IMAGE CLASSIFICATION USING BATCH NORMALIZATION LAYERS - A simplified explanation of the abstract

This abstract first appeared for US patent application 20240249138 titled 'IMAGE CLASSIFICATION USING BATCH NORMALIZATION LAYERS

The patent application describes methods, systems, and apparatus for processing images using an image classification system with a batch normalization layer.

  • The system includes a convolutional neural network that generates scores for different object categories in an image.
  • The convolutional neural network consists of multiple layers, including a batch normalization layer.
  • The batch normalization layer helps improve the training speed and stability of the neural network.

Potential Applications:

  • Image recognition and classification in various industries such as healthcare, security, and autonomous vehicles.
  • Enhancing the accuracy and efficiency of image processing tasks in research and development.

Problems Solved:

  • Improving the performance and reliability of image classification systems.
  • Addressing issues related to overfitting and training instability in neural networks.

Benefits:

  • Increased accuracy in identifying objects in images.
  • Faster training times for neural networks.
  • Enhanced performance in real-world applications.

Commercial Applications:

  • This technology can be utilized in industries such as e-commerce for product recognition, in healthcare for medical image analysis, and in security for surveillance systems.

Prior Art:

  • Researchers can explore prior art related to image classification systems, convolutional neural networks, and batch normalization techniques in the field of computer vision.

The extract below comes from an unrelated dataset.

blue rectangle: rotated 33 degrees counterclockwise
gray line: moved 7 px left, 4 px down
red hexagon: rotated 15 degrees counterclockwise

Frequently Updated Research:

  • Stay updated on advancements in convolutional neural networks, image processing algorithms, and batch normalization techniques to enhance the performance of image classification systems.

Questions about Image Classification Systems: 1. How does the batch normalization layer improve the performance of convolutional neural networks in image classification? 2. What are the potential challenges in implementing this technology in real-world applications?


Original Abstract Submitted

methods, systems, and apparatus, including computer programs encoded on computer storage media, for processing images or features of images using an image classification system that includes a batch normalization layer. one of the systems includes a convolutional neural network configured to receive an input comprising an image or image features of the image and to generate a network output that includes respective scores for each object category in a set of object categories, the score for each object category representing a likelihood that that the image contains an image of an object belonging to the category, and the convolutional neural network comprising: a plurality of neural network layers, the plurality of neural network layers comprising a first convolutional neural network layer and a second neural network layer; and a batch normalization layer between the first convolutional neural network layer and the second neural network layer.